## Your task:
Go through the material line by line and copy each one with the word "campesino".

## Exercise material:
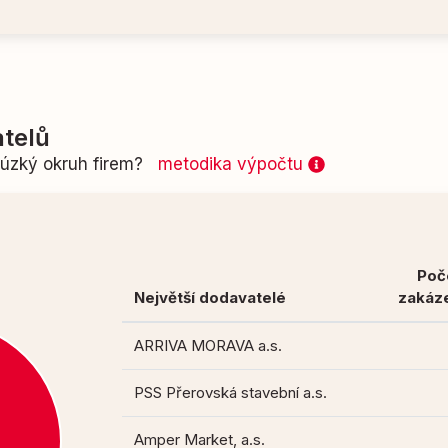
telů
n úzký okruh firem?
metodika výpočtu
Poč
Největší dodavatelé
zakáz
ARRIVA MORAVA a.s.
PSS Přerovská stavební a.s.
Amper Market, a.s.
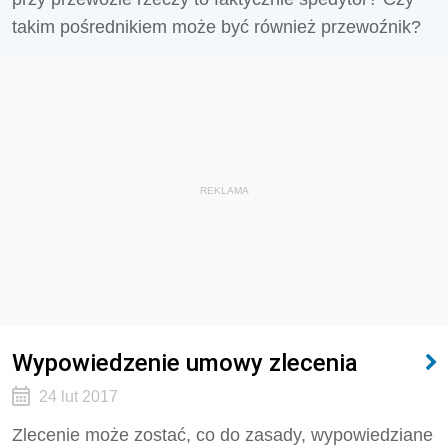
takim pośrednikiem może być również przewoźnik?
REKLAMA
Wypowiedzenie umowy zlecenia
24 lut 2017
Zlecenie może zostać, co do zasady, wypowiedziane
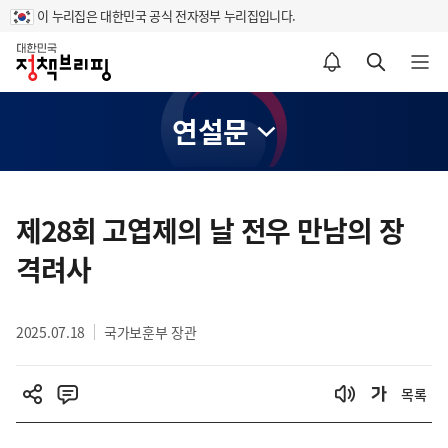
이 누리집은 대한민국 공식 전자정부 누리집입니다.
홈
알림설정 바로가기
검색 바로가기
메뉴 열기
연설문
콘
텐
제28회 고엽제의 날 전우 만남의 장
츠
격려사
영
역
2025.07.18
국가보훈부 장관
목록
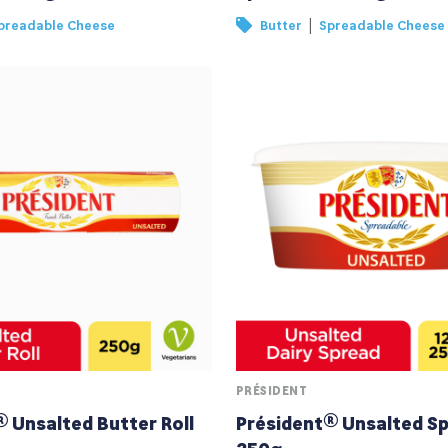
|
preadable Cheese
Butter
Spreadable Cheese
PRÉSIDENT
 Unsalted Butter Roll
Président® Unsalted S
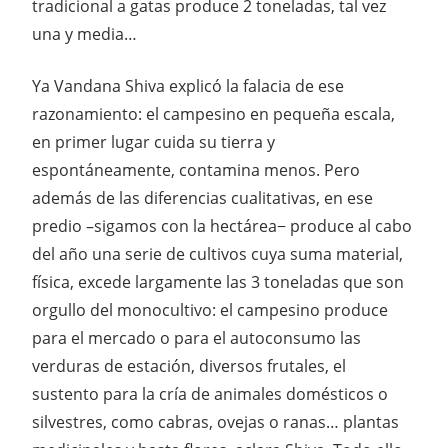
tradicional a gatas produce 2 toneladas, tal vez
una y media…
Ya Vandana Shiva explicó la falacia de ese
razonamiento: el campesino en pequeña escala,
en primer lugar cuida su tierra y
espontáneamente, contamina menos. Pero
además de las diferencias cualitativas, en ese
predio –sigamos con la hectárea− produce al cabo
del año una serie de cultivos cuya suma material,
física, excede largamente las 3 toneladas que son
orgullo del monocultivo: el campesino produce
para el mercado o para el autoconsumo las
verduras de estación, diversos frutales, el
sustento para la cría de animales domésticos o
silvestres, como cabras, ovejas o ranas… plantas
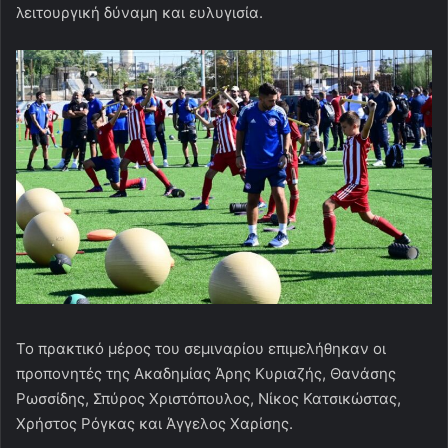
λειτουργική δύναμη και ευλυγισία.
Το πρακτικό μέρος του σεμιναρίου επιμελήθηκαν οι
προπονητές της Ακαδημίας Άρης Κυριαζής, Θανάσης
Ρωσσίδης, Σπύρος Χριστόπουλος, Νίκος Κατσικώστας,
Χρήστος Ρόγκας και Άγγελος Χαρίσης.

## Written reply:
razonamiento: el campesino en pequeña escala,
orgullo del monocultivo: el campesino produce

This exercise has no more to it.